*Exercise directions*.
All of the lines below need to be copied exactly, apart from the pictures.

*Dataset entries*.
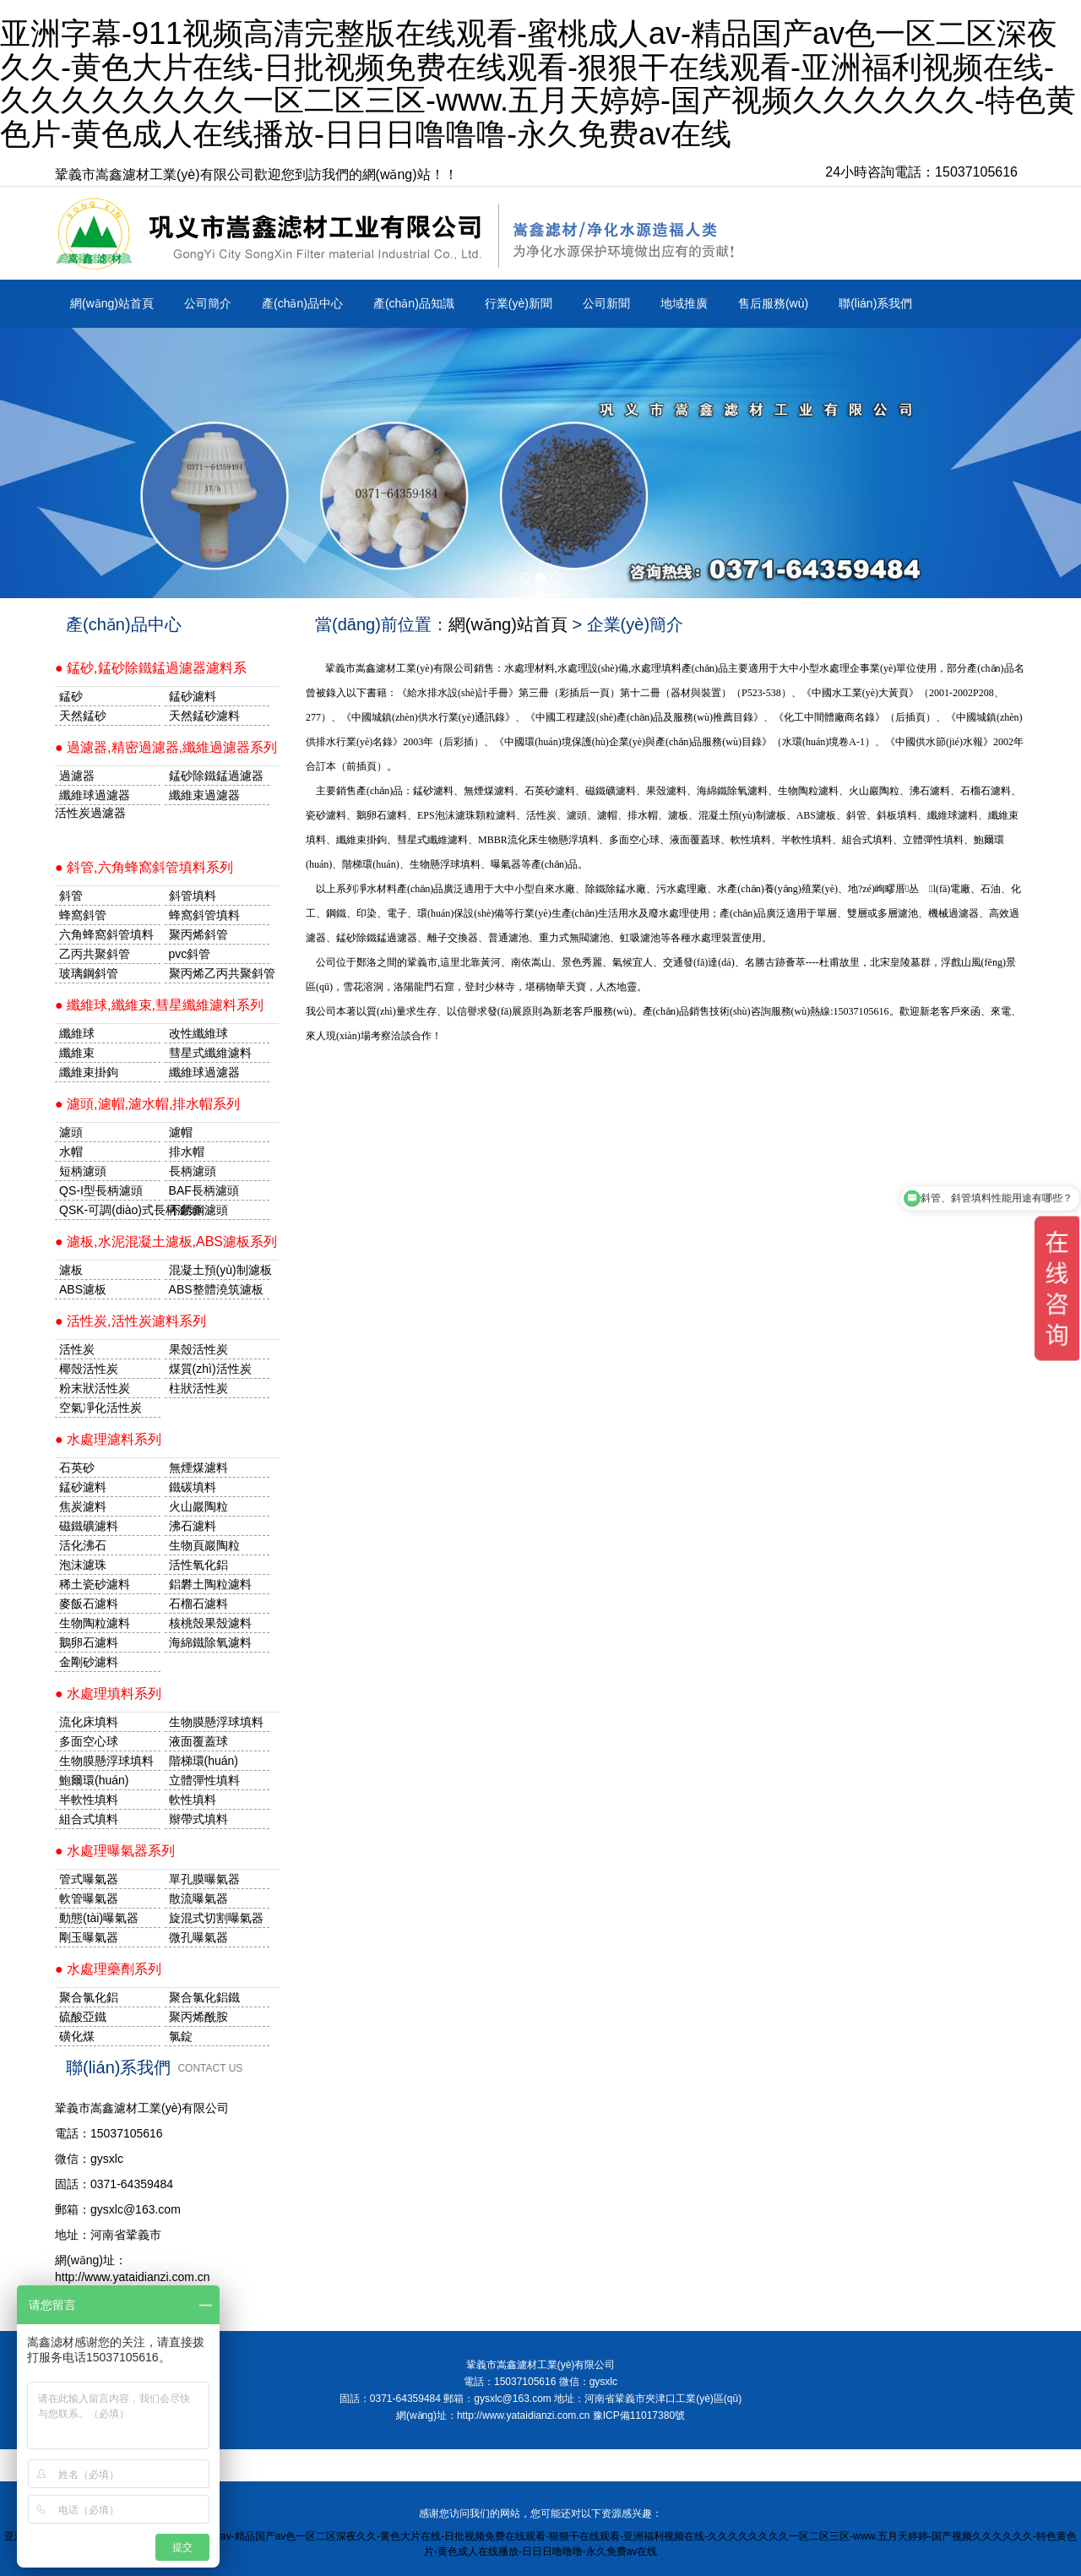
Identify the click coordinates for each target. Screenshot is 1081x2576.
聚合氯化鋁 (88, 1997)
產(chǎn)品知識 (413, 303)
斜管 (71, 895)
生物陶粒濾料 (94, 1623)
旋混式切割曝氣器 (216, 1918)
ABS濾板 (82, 1289)
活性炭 (77, 1349)
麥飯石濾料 (88, 1603)
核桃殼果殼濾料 (210, 1623)
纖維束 (77, 1052)
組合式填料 (88, 1819)
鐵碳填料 (192, 1487)
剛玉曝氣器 (88, 1937)
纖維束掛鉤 (88, 1072)
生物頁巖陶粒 (204, 1545)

*Result*.
Identify the click coordinates for each target. Screenshot is 1081x2576.
聚合氯化鋁 (88, 1997)
產(chǎn)品知識 (413, 303)
斜管 (71, 895)
生物陶粒濾料 (94, 1623)
旋混式切割曝氣器 (216, 1918)
ABS濾板 (82, 1289)
活性炭 (77, 1349)
麥飯石濾料 (88, 1603)
核桃殼果殼濾料 (210, 1623)
纖維束 (77, 1052)
組合式填料 (88, 1819)
鐵碳填料 (192, 1487)
剛玉曝氣器 (88, 1937)
纖維束掛鉤 (88, 1072)
生物頁巖陶粒 (204, 1545)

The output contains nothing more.